Without the images, output every record exactly as it appears.

━━━━━━

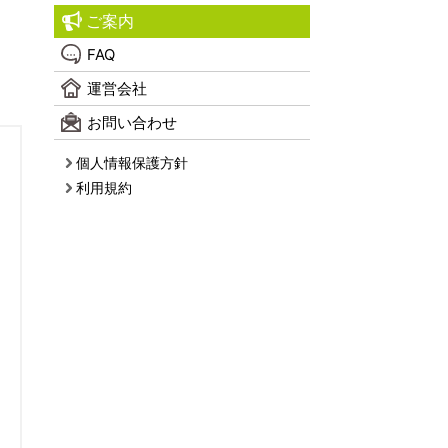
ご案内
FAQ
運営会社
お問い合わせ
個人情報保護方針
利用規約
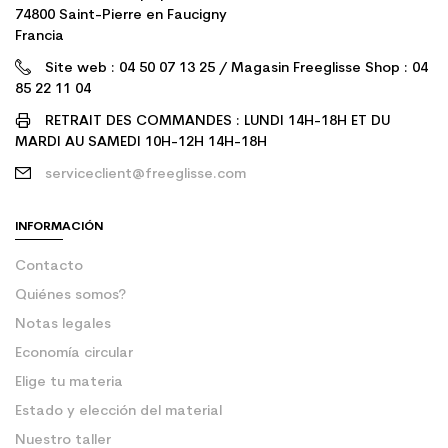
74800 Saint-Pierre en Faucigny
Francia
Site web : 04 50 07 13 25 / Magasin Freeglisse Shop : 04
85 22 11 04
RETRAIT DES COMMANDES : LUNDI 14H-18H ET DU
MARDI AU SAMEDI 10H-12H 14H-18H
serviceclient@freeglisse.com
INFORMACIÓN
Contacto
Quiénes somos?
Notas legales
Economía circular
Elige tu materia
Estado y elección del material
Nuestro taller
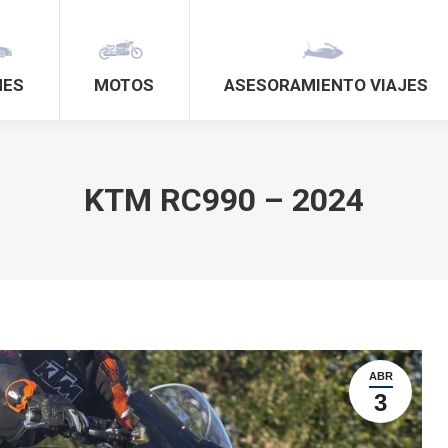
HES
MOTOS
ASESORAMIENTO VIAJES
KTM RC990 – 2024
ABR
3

━━━━━━

## ANSWER SECTION
ご案内
FAQ
運営会社
お問い合わせ
個人情報保護方針
利用規約
74800 Saint-Pierre en Faucigny
Francia
Site web : 04 50 07 13 25 / Magasin Freeglisse Shop : 04
85 22 11 04
RETRAIT DES COMMANDES : LUNDI 14H-18H ET DU
MARDI AU SAMEDI 10H-12H 14H-18H
serviceclient@freeglisse.com
INFORMACIÓN
Contacto
Quiénes somos?
Notas legales
Economía circular
Elige tu materia
Estado y elección del material
Nuestro taller
HES
MOTOS
ASESORAMIENTO VIAJES
KTM RC990 – 2024
ABR
3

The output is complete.